Lyria smiled despite herself and followed Kara down the stairs into the festivities.
The square was packed. Townspeople danced to the music, children ran between legs, merchants sold everything from roasted nuts to commemorative guild badges. A sculptor had created a statue of the Moonshadow for the occasion, silver hair rendered in actual silver leaf, ears tall and proud, glaive raised toward the sky.
Lyria had looked at it for exactly three seconds before turning away, deeply uncomfortable.
"It's a good likeness," Kara had offered.

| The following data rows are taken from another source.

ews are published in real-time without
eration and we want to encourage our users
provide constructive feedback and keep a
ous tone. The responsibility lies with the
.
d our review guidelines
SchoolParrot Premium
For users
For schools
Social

"It looks nothing like me."
"It looks exactly like you. That's the problem, isn't it?"
Lyria hadn't answered.
Now, moving through the crowd, she found Finn exactly where Kara had indicated, near the fountain in the square's center, running through sword forms with his new weapon. Not a stick anymore. A proper short sword, guild-issued, sized for his frame. Apprentice-grade, but real.

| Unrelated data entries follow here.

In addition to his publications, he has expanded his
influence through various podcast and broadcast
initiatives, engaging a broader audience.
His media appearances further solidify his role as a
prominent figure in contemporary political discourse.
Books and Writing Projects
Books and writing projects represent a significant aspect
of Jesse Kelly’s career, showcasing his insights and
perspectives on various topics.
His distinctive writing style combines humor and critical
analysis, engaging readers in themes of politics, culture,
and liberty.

A girl with brown braids watched from nearby, trying to look uninterested and failing completely.
"Good form," Lyria called as she approached.
Finn spun, his face lighting up. "Miss Lyria! Watch this, I learned a new combination,"
He demonstrated, the short sword moving through a sequence that was noticeably smoother than anything he'd managed a month ago. His footwork was solid, his balance centered, his movements flowing naturally.
"That's really good, Finn," Lyria said, and meant it. "Your weight transfer on the third strike is perfect."
"I practiced it a hundred times." Finn beamed. "Well, maybe two hundred. The other kids think I'm weird."
"The other kids aren't Guild apprentices."
"True." Finn glanced at the girl, who had given up pretending not to watch and was now openly staring at his sword. He straightened slightly, holding the weapon with what he clearly hoped was casual confidence.
Lyria caught Kara's eye. The warrior was biting her lip to keep from laughing.
"Come on," Lyria said gently. "Let's get food. I'm starving."
"Aren't you always?" Finn asked, falling into step beside her.
"Rabbitfolk metabolism. You know how it is."
They made their way to the food stalls, Lyria's enhanced senses cataloging the smells, roasted vegetables, fresh bread, spiced fruits, the sharp tang of ale, and underneath it all, the clean autumn air of a town celebrating its survival.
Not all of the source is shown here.